Filter the entries below, keeping only lines with "Products".

****************************************

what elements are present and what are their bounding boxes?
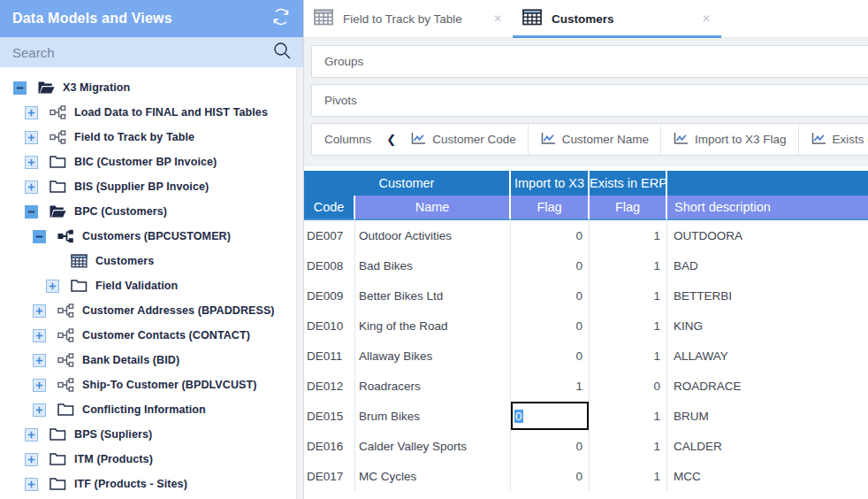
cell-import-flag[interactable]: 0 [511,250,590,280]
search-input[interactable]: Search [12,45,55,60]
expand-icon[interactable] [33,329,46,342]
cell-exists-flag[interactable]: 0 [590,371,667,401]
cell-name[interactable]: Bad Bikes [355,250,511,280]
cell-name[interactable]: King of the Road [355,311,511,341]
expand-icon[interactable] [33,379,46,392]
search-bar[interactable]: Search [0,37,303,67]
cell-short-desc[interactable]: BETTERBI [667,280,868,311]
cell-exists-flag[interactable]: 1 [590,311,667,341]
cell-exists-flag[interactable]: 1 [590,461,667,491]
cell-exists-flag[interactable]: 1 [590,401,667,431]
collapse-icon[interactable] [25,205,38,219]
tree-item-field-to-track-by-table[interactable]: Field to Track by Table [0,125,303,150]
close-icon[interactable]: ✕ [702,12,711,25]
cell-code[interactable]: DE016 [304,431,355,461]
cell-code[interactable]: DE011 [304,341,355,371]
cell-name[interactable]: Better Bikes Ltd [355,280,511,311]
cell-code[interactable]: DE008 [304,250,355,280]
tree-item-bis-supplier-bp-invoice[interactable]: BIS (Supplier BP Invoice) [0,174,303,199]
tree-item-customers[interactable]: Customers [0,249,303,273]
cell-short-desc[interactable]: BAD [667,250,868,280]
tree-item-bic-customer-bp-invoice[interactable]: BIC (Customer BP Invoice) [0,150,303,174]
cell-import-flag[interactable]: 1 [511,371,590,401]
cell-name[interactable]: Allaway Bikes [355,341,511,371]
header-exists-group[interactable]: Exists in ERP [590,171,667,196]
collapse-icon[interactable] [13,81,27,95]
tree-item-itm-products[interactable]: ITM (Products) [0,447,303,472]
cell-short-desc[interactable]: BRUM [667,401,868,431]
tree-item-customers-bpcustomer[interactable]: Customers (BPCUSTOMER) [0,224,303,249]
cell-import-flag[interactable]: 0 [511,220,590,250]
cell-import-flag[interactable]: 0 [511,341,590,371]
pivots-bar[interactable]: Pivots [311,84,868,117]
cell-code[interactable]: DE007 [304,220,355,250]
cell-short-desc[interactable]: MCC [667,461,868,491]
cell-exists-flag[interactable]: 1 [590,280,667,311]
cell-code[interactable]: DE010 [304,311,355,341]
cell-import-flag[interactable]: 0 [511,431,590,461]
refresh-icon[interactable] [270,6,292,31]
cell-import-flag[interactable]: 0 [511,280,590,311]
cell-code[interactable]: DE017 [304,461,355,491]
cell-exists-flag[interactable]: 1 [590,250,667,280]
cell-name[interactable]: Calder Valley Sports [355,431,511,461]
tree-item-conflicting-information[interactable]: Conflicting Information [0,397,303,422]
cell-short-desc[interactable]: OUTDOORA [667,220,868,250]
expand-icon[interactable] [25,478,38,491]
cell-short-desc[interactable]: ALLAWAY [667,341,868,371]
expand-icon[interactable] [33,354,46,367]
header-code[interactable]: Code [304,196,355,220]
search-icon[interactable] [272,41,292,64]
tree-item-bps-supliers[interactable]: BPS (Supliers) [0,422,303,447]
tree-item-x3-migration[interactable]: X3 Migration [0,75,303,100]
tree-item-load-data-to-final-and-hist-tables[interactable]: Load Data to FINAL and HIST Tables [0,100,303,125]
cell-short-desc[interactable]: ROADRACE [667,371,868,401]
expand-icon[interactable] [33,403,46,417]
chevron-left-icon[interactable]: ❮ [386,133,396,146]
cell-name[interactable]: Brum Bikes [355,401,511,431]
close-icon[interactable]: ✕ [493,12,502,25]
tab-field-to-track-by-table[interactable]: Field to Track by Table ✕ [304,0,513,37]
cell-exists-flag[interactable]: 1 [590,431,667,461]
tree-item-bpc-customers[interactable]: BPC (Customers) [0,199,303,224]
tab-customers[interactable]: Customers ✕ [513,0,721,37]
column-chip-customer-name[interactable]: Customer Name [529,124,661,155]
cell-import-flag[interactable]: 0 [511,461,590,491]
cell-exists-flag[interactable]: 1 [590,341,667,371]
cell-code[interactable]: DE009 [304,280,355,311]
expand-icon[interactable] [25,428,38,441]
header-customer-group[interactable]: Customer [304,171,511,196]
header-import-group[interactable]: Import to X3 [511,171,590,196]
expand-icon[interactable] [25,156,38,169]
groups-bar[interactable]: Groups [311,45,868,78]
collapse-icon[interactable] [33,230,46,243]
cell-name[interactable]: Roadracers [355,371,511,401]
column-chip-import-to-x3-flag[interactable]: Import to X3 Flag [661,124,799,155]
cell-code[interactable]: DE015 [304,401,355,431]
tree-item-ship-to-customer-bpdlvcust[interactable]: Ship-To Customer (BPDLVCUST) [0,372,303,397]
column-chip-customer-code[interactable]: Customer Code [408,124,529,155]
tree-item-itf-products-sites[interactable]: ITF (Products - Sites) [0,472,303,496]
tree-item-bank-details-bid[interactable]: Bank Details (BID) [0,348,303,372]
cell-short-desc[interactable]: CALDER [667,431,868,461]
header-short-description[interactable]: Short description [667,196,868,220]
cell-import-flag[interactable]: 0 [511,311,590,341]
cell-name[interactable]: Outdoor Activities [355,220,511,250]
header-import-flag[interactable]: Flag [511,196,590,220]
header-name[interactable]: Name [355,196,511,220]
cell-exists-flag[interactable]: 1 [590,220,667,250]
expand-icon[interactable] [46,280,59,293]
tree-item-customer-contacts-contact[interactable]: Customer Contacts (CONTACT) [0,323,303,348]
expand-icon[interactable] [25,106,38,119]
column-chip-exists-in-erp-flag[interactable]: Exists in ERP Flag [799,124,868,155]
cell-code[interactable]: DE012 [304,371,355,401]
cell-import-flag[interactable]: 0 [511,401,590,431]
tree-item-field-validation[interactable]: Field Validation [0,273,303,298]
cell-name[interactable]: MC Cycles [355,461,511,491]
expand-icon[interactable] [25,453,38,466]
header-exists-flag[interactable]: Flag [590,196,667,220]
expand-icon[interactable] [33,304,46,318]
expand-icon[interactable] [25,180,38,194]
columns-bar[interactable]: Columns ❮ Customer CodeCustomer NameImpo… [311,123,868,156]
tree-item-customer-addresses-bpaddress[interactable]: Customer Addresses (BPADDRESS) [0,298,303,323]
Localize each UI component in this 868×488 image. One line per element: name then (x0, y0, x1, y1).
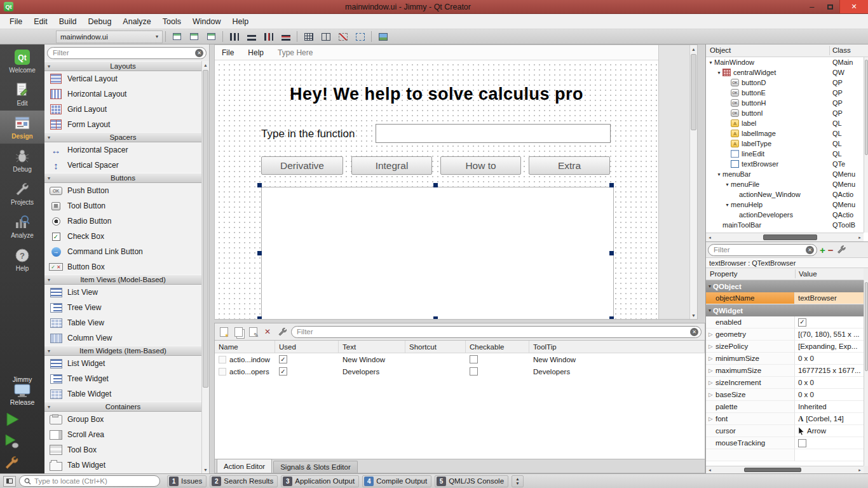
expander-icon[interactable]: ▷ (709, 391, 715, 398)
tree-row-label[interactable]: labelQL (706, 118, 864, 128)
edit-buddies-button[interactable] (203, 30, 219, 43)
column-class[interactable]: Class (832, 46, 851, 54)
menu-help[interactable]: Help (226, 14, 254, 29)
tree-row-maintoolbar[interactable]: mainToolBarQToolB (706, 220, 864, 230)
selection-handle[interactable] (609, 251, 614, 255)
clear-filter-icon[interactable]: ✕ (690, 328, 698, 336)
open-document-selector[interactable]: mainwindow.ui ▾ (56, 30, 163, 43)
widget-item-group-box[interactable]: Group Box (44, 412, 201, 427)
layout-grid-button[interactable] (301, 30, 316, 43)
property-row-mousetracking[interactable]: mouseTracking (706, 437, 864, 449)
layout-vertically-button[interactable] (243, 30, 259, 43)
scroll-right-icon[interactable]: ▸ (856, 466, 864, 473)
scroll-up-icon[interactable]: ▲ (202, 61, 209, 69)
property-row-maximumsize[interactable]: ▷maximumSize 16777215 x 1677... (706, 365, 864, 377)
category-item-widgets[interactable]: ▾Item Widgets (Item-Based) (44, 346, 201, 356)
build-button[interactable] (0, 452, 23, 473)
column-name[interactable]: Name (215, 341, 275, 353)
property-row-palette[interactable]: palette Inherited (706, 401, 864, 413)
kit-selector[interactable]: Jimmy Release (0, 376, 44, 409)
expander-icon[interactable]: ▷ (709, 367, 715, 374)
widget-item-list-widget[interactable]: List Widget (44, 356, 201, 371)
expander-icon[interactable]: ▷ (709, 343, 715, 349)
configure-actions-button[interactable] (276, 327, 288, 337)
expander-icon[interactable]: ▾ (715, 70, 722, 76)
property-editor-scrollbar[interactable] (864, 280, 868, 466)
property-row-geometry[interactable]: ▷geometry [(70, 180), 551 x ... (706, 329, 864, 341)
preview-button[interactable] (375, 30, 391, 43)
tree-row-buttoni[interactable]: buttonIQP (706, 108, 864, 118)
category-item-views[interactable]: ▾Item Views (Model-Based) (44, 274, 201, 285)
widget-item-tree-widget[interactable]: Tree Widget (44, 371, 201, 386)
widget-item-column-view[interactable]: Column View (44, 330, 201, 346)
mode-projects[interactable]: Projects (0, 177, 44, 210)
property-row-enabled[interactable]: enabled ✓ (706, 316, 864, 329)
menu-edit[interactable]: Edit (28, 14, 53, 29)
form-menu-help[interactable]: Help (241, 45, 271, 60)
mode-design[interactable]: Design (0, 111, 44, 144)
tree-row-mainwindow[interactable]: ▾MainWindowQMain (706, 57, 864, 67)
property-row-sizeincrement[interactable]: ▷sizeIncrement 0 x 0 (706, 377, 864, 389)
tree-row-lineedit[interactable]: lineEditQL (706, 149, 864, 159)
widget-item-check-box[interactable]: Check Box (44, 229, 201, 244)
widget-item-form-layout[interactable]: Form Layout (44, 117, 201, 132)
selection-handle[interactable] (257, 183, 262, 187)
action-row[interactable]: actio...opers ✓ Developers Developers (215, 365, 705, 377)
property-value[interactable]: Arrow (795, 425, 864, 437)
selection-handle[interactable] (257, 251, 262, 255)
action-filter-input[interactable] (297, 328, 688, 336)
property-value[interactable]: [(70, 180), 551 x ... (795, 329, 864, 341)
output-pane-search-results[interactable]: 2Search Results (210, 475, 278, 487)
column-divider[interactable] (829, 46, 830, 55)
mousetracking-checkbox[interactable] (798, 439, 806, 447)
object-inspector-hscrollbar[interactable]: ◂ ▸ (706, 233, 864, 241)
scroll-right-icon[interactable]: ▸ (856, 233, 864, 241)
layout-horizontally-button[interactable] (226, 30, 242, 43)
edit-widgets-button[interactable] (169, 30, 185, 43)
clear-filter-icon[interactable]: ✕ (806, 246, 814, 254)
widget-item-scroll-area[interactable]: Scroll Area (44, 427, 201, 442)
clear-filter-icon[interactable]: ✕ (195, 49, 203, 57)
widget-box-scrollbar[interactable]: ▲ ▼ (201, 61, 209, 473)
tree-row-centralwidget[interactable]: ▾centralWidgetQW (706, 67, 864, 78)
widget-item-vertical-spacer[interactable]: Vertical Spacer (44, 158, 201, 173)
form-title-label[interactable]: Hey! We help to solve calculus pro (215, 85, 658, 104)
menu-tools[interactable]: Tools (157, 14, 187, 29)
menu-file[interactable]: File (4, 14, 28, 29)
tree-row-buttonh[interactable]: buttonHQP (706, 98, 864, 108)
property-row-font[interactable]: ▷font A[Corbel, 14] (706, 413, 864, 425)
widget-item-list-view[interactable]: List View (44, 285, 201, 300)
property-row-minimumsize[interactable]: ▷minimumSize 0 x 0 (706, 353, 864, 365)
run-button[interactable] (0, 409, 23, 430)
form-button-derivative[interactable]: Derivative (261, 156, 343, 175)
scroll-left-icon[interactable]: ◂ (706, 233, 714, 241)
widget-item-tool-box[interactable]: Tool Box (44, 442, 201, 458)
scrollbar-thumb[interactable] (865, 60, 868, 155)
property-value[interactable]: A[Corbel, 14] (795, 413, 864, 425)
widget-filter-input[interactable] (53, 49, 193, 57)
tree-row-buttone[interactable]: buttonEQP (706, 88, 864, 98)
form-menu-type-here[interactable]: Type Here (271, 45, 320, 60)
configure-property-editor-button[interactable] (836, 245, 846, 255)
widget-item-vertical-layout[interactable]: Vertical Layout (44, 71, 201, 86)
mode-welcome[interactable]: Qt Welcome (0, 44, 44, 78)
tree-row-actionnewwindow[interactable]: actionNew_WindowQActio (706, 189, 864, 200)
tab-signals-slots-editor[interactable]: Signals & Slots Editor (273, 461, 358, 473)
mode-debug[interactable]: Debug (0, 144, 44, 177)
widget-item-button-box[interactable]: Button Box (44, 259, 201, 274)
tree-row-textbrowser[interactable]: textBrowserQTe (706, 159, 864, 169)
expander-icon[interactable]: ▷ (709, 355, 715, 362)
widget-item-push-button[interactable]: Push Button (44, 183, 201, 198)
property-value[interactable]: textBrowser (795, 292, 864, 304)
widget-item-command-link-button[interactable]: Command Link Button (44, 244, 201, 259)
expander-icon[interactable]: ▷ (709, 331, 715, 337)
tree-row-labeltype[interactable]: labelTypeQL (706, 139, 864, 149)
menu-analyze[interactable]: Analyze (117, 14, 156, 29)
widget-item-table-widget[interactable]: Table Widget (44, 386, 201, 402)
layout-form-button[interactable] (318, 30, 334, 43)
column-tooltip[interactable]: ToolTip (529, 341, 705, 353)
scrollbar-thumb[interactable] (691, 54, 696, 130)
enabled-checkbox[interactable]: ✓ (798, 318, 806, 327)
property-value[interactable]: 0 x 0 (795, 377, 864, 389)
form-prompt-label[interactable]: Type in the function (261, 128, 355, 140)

****************************************

■ Answer space ■
tree-item-itm-products[interactable]: ITM (Products) [0,447,303,472]
tree-item-itf-products-sites[interactable]: ITF (Products - Sites) [0,472,303,496]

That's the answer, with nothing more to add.